An Enduring Legacy in a Changing World

In the years since the Web‘s rise, Goldfarb‘s ideas have continued to shape the evolution of digital content and communication. In 1998, XML (eXtensible Markup Language) was introduced as a streamlined successor to SGML, optimized for Web-based applications. XML has gone on to become a key enabling technology, powering everything from APIs and data exchange to ebooks and office document formats.

More recently, Goldfarb‘s vision of semantic, structured content has been embraced by new approaches like Content Management Systems, Linked Data, and the Semantic Web. By separating content from presentation, and focusing on meaningful structure, these technologies aim to make information more dynamic, interactive and intelligent.

Beyond inspiring new technologies directly, Goldfarb‘s conceptual breakthroughs have stood the test of time. The core principles he identified – descriptive vs. prescriptive markup, separation of content and formatting, machine-processable and human-readable code – are now design axioms for modern information systems of all kinds.

Goldfarb has also been a tireless advocate and educator for the field he helped create, as an author and speaker. His book "The SGML Handbook" (1990) remains an essential reference and guide for markup practitioners. And he continues to advise and consult on content engineering for a new generation.

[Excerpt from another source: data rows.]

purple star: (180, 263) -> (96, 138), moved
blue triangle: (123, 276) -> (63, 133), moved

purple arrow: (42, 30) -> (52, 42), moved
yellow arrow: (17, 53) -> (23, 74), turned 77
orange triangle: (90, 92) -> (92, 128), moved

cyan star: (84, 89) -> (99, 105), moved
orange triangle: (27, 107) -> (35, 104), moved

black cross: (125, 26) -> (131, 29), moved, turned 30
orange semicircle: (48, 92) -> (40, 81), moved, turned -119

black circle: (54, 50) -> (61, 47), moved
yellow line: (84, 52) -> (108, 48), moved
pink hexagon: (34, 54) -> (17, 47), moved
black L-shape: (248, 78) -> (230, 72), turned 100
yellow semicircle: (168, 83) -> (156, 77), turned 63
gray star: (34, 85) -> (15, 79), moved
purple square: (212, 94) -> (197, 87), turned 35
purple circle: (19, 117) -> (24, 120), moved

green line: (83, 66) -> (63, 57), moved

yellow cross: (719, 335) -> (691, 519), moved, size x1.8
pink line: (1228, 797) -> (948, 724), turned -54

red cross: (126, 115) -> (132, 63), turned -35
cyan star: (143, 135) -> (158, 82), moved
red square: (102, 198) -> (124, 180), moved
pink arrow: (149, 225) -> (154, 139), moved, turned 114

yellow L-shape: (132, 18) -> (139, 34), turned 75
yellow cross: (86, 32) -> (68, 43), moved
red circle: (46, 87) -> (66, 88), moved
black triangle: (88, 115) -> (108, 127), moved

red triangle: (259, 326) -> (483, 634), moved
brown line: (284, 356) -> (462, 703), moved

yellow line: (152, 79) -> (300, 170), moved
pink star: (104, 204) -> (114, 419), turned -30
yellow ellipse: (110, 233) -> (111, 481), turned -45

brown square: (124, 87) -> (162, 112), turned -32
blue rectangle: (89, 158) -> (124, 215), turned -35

For his immense contributions, Goldfarb has been widely honored by his peers and industry. But perhaps the greatest testament to his impact is that we now take for granted the way we effortlessly create, share and interact with digital content of all kinds, every day. Markup languages have woven themselves into the fabric of our information-centric world.

Looking ahead, as new frontiers like voice interfaces, AR/VR, and AI transform the way we engage with information and each other, Goldfarb‘s foundational ideas about meaningful content structure will no doubt continue to light the way. As he puts it, "The world is constantly changing, but there are some verities. Markup is one of them."